▶ _Work to be completed_:
Please set down each entry exactly, omitting any picture it holds.

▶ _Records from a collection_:
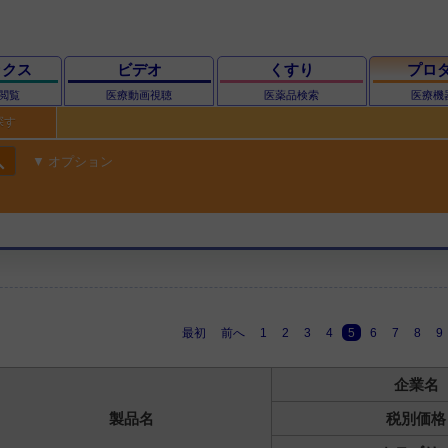
ックス
ビデオ
くすり
プロ
閲覧
医療動画視聴
医薬品検索
医療機
探す
ch
オプション
最初
前へ
1
2
3
4
5
6
7
8
9
企業名
製品名
税別価格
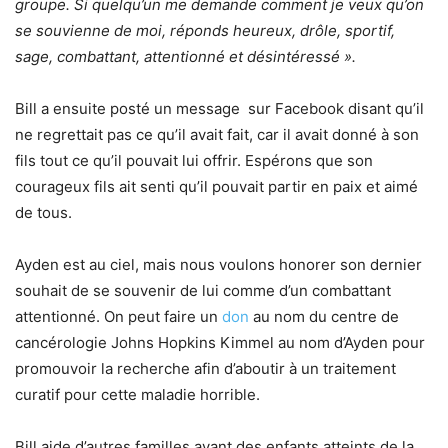
groupe. Si quelqu’un me demande comment je veux qu’on
se souvienne de moi, réponds heureux, drôle, sportif,
sage, combattant, attentionné et désintéressé ».
Bill a ensuite posté un message sur Facebook disant qu’il
ne regrettait pas ce qu’il avait fait, car il avait donné à son
fils tout ce qu’il pouvait lui offrir. Espérons que son
courageux fils ait senti qu’il pouvait partir en paix et aimé
de tous.
Ayden est au ciel, mais nous voulons honorer son dernier
souhait de se souvenir de lui comme d’un combattant
attentionné. On peut faire un
don
au nom du centre de
cancérologie Johns Hopkins Kimmel au nom d’Ayden pour
promouvoir la recherche afin d’aboutir à un traitement
curatif pour cette maladie horrible.
Bill aide d’autres familles ayant des enfants atteints de la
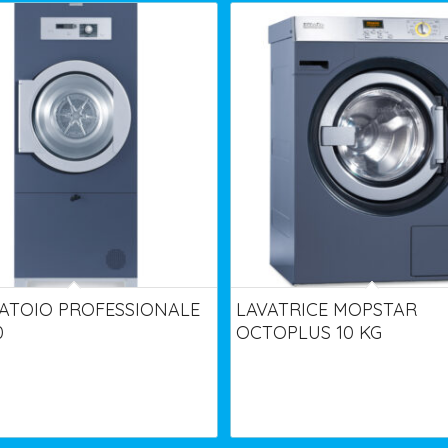
CATOIO PROFESSIONALE
LAVATRICE MOPSTAR
0
OCTOPLUS 10 KG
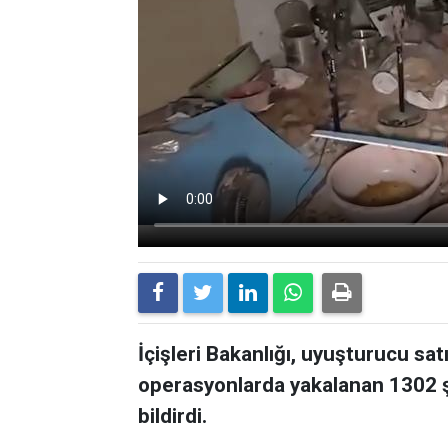
İçişleri Bakanlığı, uyuşturucu sat
operasyonlarda yakalanan 1302 ş
bildirdi.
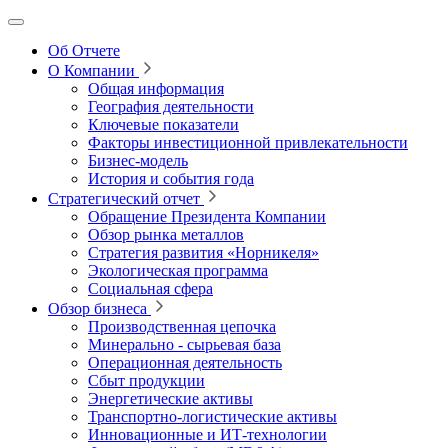
Об Отчете
О Компании
Общая информация
География деятельности
Ключевые показатели
Факторы инвестиционной привлекательности
Бизнес-модель
История и события года
Стратегический отчет
Обращение Президента Компании
Обзор рынка металлов
Стратегия развития
«Норникеля»
Экологическая программа
Социальная сфера
Обзор бизнеса
Производственная цепочка
Минерально
‑
сырьевая база
Операционная деятельность
Сбыт продукции
Энергетические активы
Транспортно-логистические активы
Инновационные и ИТ‑технологии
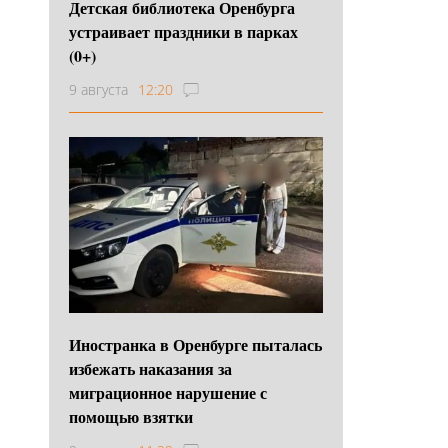
Детская библиотека Оренбурга
устраивает праздники в парках
(0+)
9 августа
12:20
Иностранка в Оренбурге пыталась
избежать наказания за
миграционное нарушение с
помощью взятки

▶ _Task answer_:
ックス
ビデオ
くすり
プロ
閲覧
医療動画視聴
医薬品検索
医療機
探す
ch
オプション
最初
前へ
1
2
3
4
5
6
7
8
9
企業名
製品名
税別価格
groupe. Si quelqu’un me demande comment je veux qu’on
se souvienne de moi, réponds heureux, drôle, sportif,
sage, combattant, attentionné et désintéressé ».
Bill a ensuite posté un message sur Facebook disant qu’il
ne regrettait pas ce qu’il avait fait, car il avait donné à son
fils tout ce qu’il pouvait lui offrir. Espérons que son
courageux fils ait senti qu’il pouvait partir en paix et aimé
de tous.
Ayden est au ciel, mais nous voulons honorer son dernier
souhait de se souvenir de lui comme d’un combattant
attentionné. On peut faire un
don
au nom du centre de
cancérologie Johns Hopkins Kimmel au nom d’Ayden pour
promouvoir la recherche afin d’aboutir à un traitement
curatif pour cette maladie horrible.
Bill aide d’autres familles ayant des enfants atteints de la
CATOIO PROFESSIONALE
LAVATRICE MOPSTAR
0
OCTOPLUS 10 KG
İçişleri Bakanlığı, uyuşturucu sat
operasyonlarda yakalanan 1302 ş
bildirdi.
Об Отчете
О Компании
Общая информация
География деятельности
Ключевые показатели
Факторы инвестиционной привлекательности
Бизнес-модель
История и события года
Стратегический отчет
Обращение Президента Компании
Обзор рынка металлов
Стратегия развития
«Норникеля»
Экологическая программа
Социальная сфера
Обзор бизнеса
Производственная цепочка
Минерально
‑
сырьевая база
Операционная деятельность
Сбыт продукции
Энергетические активы
Транспортно-логистические активы
Инновационные и ИТ‑технологии
Детская библиотека Оренбурга
устраивает праздники в парках
(0+)
9 августа
12:20
Иностранка в Оренбурге пыталась
избежать наказания за
миграционное нарушение с
помощью взятки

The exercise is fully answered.